** REQUIREMENT **
Quote the data below in full, minus the images.

** SUPPLIED MATERIAL **
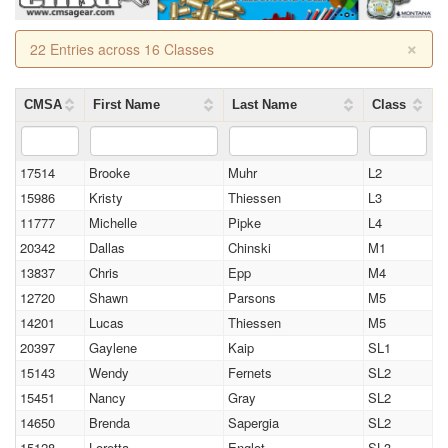
×
22 Entries across 16 Classes
CMSA
First Name
Last Name
Class
17514
Brooke
Muhr
L2
15986
Kristy
Thiessen
L3
11777
Michelle
Pipke
L4
20342
Dallas
Chinski
M1
13837
Chris
Epp
M4
12720
Shawn
Parsons
M5
14201
Lucas
Thiessen
M5
20397
Gaylene
Kaip
SL1
15143
Wendy
Fernets
SL2
15451
Nancy
Gray
SL2
14650
Brenda
Sapergia
SL2
15128
Loretta
Englot
SL3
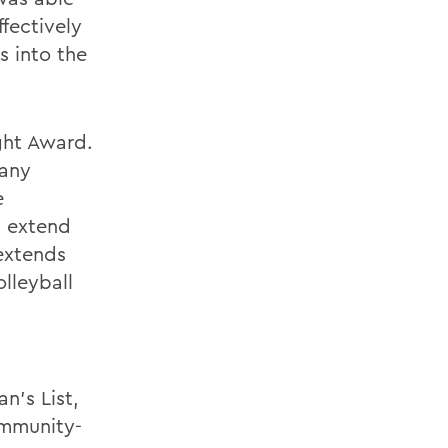
fectively
s into the
ight Award.
many
e
d extend
 extends
lleyball
n's List,
ommunity-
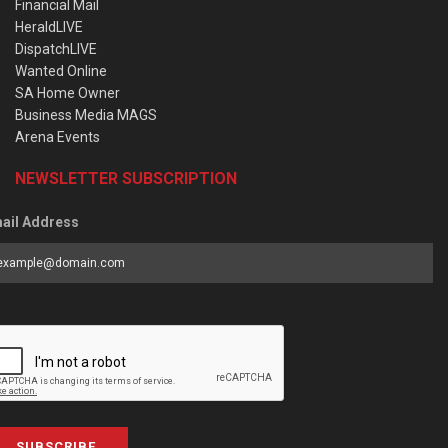
Financial Mail
HeraldLIVE
DispatchLIVE
Wanted Online
SA Home Owner
Business Media MAGS
Arena Events
NEWSLETTER SUBSCRIPTION
ail Address
SUBSCRIBE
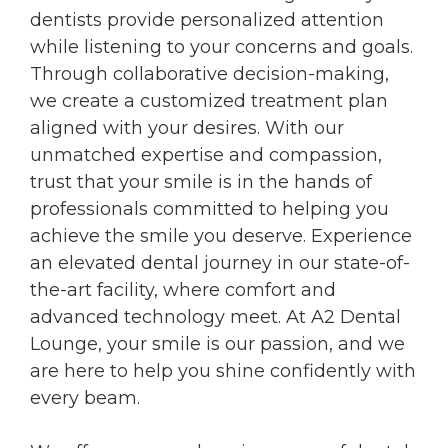
dentists provide personalized attention
while listening to your concerns and goals.
Through collaborative decision-making,
we create a customized treatment plan
aligned with your desires. With our
unmatched expertise and compassion,
trust that your smile is in the hands of
professionals committed to helping you
achieve the smile you deserve. Experience
an elevated dental journey in our state-of-
the-art facility, where comfort and
advanced technology meet. At A2 Dental
Lounge, your smile is our passion, and we
are here to help you shine confidently with
every beam.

** WORKED SOLUTION **
×
22 Entries across 16 Classes
CMSA
First Name
Last Name
Class
17514
Brooke
Muhr
L2
15986
Kristy
Thiessen
L3
11777
Michelle
Pipke
L4
20342
Dallas
Chinski
M1
13837
Chris
Epp
M4
12720
Shawn
Parsons
M5
14201
Lucas
Thiessen
M5
20397
Gaylene
Kaip
SL1
15143
Wendy
Fernets
SL2
15451
Nancy
Gray
SL2
14650
Brenda
Sapergia
SL2
15128
Loretta
Englot
SL3
fectively
s into the
ight Award.
many
e
d extend
 extends
lleyball
n's List,
ommunity-
Financial Mail
HeraldLIVE
DispatchLIVE
Wanted Online
SA Home Owner
Business Media MAGS
Arena Events
NEWSLETTER SUBSCRIPTION
ail Address
SUBSCRIBE
dentists provide personalized attention
while listening to your concerns and goals.
Through collaborative decision-making,
we create a customized treatment plan
aligned with your desires. With our
unmatched expertise and compassion,
trust that your smile is in the hands of
professionals committed to helping you
achieve the smile you deserve. Experience
an elevated dental journey in our state-of-
the-art facility, where comfort and
advanced technology meet. At A2 Dental
Lounge, your smile is our passion, and we
are here to help you shine confidently with
every beam.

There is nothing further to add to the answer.